Doug Bandow summed it up in a recent Huffington Post article:

Terrorism is not new. It was used against Russian Tsars, the Austro-Hungarian monarchy, and British colonial officials. Algerians employed terrorism against the French and later Algerian governments. Basque and Irish separatists freely relied on terrorism. Until Iraq, the most promiscuous suicide bombers were Tamils in Sri Lanka. In none of these cases did the killing occur in response to freedom, whether in America or elsewhere.

Robert Pape of the University of Chicago studied the most recent cases: “The central fact is that overwhelmingly suicide-terrorist attacks are not driven by religion as much as they are by a clear strategic objective: to compel modern democracies to withdraw military forces from the territory that the terrorists view as their homeland. From Lebanon to Sri Lanka to Chechnya to Kashmir to the West Bank, every major suicide-terrorist campaign–over 95 percent of all the incidents–has had as its central objective to compel a democratic state to withdraw.

The full article is found at informationclearinghouse.info and Huffington Post.

The reference to Irish separatists is most instructive. At the time of their terror campaigns there was no nation-wide surge of anti-Catholic fears. The culprits were our own race and we could identify the reasons for their attacks very clearly.

Another article that I would highly recommend as a perfect companion piece to Bandow’s is by Glenn Greenwald in Salon. He addresses a new study by Harvard’s John F. Kennedy School of Government demonstrating how “mainstream media” — NYT, Washington Post, NPR — voluntarily fall into line with as mouthpieces of government propaganda. A specific case study addressed was how the media uniformly condemned waterboarding as torture up until the day their own government was known to use it and said it was not torture. The article, New Study Documents Media’s Servitude to Government, is found here, but note also the link to the update at the bottom of it. Anyone following recent mainstream media reports on the apparent alleviation of Gaza sanctions, and the follow-up investigations into the Israeli piracy against the aid ships, and comparing these with the uncensored reports available from other sources, will find the Greenwald article unnecessary reading.

Some people have deplored publications by “new atheists” because of their sometimes crude attacks on religion. I have addressed what I also consider their fanning of anti-Islamic prejudice. Religion has been and remains responsible for both good and evil. I am not the least interested in any notions of religious humanism for this reason.
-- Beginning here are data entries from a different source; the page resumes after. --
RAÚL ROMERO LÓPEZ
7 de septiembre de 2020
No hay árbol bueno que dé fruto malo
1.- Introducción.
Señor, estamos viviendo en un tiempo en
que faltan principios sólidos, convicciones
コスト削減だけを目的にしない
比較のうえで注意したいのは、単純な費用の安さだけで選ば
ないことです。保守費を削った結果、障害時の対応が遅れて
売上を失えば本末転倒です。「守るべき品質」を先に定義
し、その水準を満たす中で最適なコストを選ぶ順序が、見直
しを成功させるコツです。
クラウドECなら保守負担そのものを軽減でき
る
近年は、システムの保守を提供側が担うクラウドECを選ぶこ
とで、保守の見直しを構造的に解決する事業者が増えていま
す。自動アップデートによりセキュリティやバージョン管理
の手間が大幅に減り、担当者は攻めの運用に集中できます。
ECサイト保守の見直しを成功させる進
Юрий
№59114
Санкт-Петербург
Studies such as those of Robert Pape’s instruct us that to focus on Islam as a response to terror attacks is about as useful as persecuting Jews in response to the plagues in the Middle Ages.
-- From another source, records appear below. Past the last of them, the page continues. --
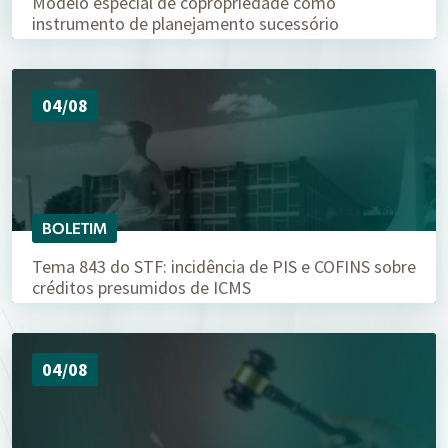
Modelo especial de copropriedade como
instrumento de planejamento sucessório
04/08
BOLETIM
Tema 843 do STF: incidência de PIS e COFINS sobre
créditos presumidos de ICMS
04/08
But this deflection of our focus suits those who profit from our wars. It assures them that they have the “democratic” support for their efforts to continue to control the resources of the Middle East. Oh, and also to support the gradual ethnic cleansing of “Greater Israel” and the genocide* of the Palestinians.
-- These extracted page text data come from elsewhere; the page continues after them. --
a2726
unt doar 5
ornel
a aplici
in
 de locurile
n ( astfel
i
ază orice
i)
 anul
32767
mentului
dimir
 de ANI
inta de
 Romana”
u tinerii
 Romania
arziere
Genocide is defined by a 1948 UN Convention as:

In the present Convention, genocide means any of the following acts committed with intent to destroy, in whole or in part, a national, ethnical, racial or religious group, as such:

• (a) Killing members of the group;
• (b) Causing serious bodily or mental harm to members of the group;
• (c) Deliberately inflicting on the group conditions of life calculated to bring about its physical destruction in whole or in part;
• (d) Imposing measures intended to prevent births within the group;
• (e) Forcibly transferring children of the group to another group.

Again, I am sometimes met with outrage when I use words like ethnic cleansing and genocide in this context. This is a classic illustration of the findings of the study discussed in Greenwald’s article:

And the ultimate effect of this joint government/media obfuscation is to further entrench the destructive notion that we’re different, exceptional, better, and therefore we deserve even a different language to describe what it is that we do.  This Harvard study documents the exact process by which the political class convinces itself and others that bad and illegal things are, by definition, only what those Bad, Other Foreign Countries do, but never ourselves.